Hailey, 39, business owner:
I know now that you can take the hog out the gutter but not the gutter out of the hog. I took up this man, bathed him and cleaned him up and was trying with him to get a skill with the intention of investing in whatever business he wanted to. However, the man seems like he is obsessed with living poor. He constantly seems to want to spend from my accounts with no intention to self-improve. Every time I talk about his lack of ambition, he says I am talking down to him and that things take time. I should have heeded the warnings that he just wanted me for what I had. I won't hide that he is a man that will take care of the house and me — he is very clean and will cook and clean up. But I just wish he would put the same energy into bettering himself.

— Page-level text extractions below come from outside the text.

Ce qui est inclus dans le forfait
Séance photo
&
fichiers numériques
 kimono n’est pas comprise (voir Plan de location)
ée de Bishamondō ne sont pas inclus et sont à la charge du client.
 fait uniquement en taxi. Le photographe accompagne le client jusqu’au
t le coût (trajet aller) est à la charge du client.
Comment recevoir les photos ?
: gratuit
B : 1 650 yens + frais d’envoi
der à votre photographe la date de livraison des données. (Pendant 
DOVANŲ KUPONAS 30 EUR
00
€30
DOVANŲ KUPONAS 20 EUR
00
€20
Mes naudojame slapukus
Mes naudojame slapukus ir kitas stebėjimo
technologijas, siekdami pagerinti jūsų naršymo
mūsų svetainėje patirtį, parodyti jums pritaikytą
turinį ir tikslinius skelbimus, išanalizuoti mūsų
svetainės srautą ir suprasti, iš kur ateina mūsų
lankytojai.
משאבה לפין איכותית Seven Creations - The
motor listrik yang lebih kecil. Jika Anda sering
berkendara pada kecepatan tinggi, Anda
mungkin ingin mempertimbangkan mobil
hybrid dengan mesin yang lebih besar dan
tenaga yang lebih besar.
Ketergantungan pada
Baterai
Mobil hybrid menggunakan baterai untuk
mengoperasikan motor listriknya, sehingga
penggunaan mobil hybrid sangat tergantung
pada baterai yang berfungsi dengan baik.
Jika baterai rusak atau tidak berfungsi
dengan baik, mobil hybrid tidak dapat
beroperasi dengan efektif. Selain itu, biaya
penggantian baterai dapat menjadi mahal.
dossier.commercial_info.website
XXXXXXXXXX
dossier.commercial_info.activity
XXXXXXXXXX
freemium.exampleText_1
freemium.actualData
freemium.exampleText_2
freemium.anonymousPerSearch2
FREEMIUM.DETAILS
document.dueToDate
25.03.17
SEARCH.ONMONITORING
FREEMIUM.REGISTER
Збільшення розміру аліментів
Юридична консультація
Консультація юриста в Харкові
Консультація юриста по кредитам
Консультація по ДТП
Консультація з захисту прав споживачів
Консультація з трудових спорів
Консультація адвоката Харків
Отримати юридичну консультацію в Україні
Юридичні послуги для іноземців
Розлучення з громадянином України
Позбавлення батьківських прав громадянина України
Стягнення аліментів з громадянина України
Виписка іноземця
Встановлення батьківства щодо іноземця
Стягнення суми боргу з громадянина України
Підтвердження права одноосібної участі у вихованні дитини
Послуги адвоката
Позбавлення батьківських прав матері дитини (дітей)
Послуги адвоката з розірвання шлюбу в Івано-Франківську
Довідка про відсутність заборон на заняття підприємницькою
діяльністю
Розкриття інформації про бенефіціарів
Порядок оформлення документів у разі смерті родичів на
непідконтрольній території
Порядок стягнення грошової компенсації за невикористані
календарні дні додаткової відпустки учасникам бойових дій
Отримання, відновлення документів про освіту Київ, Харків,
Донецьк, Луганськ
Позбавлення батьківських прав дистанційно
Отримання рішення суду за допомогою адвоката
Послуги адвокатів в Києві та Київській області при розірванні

My husband and I are worlds apart. He is white and half-Jewish. I met him six years ago while working under the table in one of his family businesses. From our first interaction, I knew he was someone I wanted to get to know better. He was the calmest soul, very gentle and respectful, good to the staff, and kind. So I was flattered when he asked me out. I had to practise how to act right... I will admit I am a little rough around the edges and I didn't want to hurt this man. At first, I saw him as my ticket to citizenship in the land of opportunities, but within weeks I knew I wanted this man for myself. Things got more amazing from there. Sure enough, there was a lot of culture shock on both ends; we both had to compromise on some things and his paternal family had already arranged an introduction to a young lady, but they soon came around I guess when they saw we were genuine and their son was happy. We have managed to live a good and happy life. We have a son and he helped me to sort out school and a job that allows me to work from home in the majority. In short, I am living a happy life and I am a happy wife.